◆ TASK DETAILS ◆
Using the records that follow, copy every line containing the word "sugar".

◆ INPUT ◆
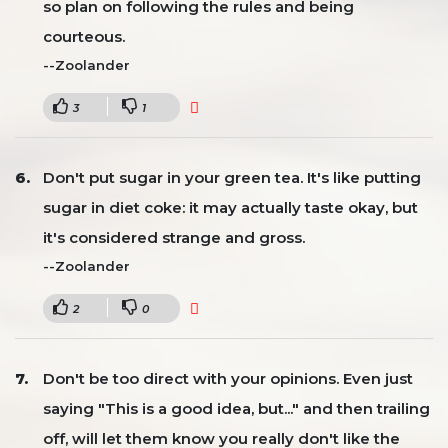
so plan on following the rules and being
courteous.
--Zoolander
3
1
Don't put sugar in your green tea. It's like putting
sugar in diet coke: it may actually taste okay, but
it's considered strange and gross.
--Zoolander
2
0
Don't be too direct with your opinions. Even just
saying "This is a good idea, but..." and then trailing
off, will let them know you really don't like the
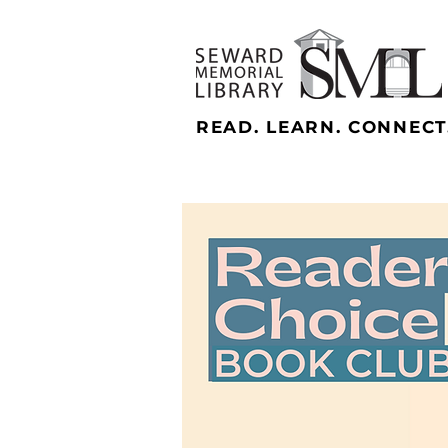
READ. LEARN. CONNECT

◆ ANSWER SECTION ◆
Don't put sugar in your green tea. It's like putting
sugar in diet coke: it may actually taste okay, but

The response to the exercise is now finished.